### What you are asked to do
Only text lines belong in the answer: the lines from the first one in the records through the line with "Wydatki na opiekę zdrowotną", copied exactly.

### Material shown

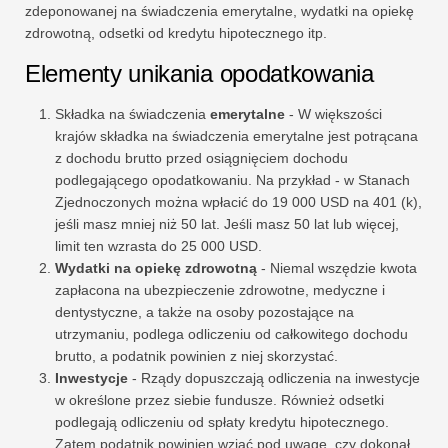
zdeponowanej na świadczenia emerytalne, wydatki na opiekę
zdrowotną, odsetki od kredytu hipotecznego itp.
Elementy unikania opodatkowania
Składka na świadczenia
emerytalne
- W większości
krajów składka na świadczenia emerytalne jest potrącana
z dochodu brutto przed osiągnięciem dochodu
podlegającego opodatkowaniu. Na przykład - w Stanach
Zjednoczonych można wpłacić do 19 000 USD na 401 (k),
jeśli masz mniej niż 50 lat. Jeśli masz 50 lat lub więcej,
limit ten wzrasta do 25 000 USD.
Wydatki na opiekę zdrowotną
- Niemal wszędzie kwota
zapłacona na ubezpieczenie zdrowotne, medyczne i
dentystyczne, a także na osoby pozostające na
utrzymaniu, podlega odliczeniu od całkowitego dochodu
brutto, a podatnik powinien z niej skorzystać.
Inwestycje
- Rządy dopuszczają odliczenia na inwestycje
w określone przez siebie fundusze. Również odsetki
podlegają odliczeniu od spłaty kredytu hipotecznego.
Zatem podatnik powinien wziąć pod uwagę, czy dokonał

### Response below
zdeponowanej na świadczenia emerytalne, wydatki na opiekę
zdrowotną, odsetki od kredytu hipotecznego itp.
Elementy unikania opodatkowania
Składka na świadczenia
emerytalne
- W większości
krajów składka na świadczenia emerytalne jest potrącana
z dochodu brutto przed osiągnięciem dochodu
podlegającego opodatkowaniu. Na przykład - w Stanach
Zjednoczonych można wpłacić do 19 000 USD na 401 (k),
jeśli masz mniej niż 50 lat. Jeśli masz 50 lat lub więcej,
limit ten wzrasta do 25 000 USD.
Wydatki na opiekę zdrowotną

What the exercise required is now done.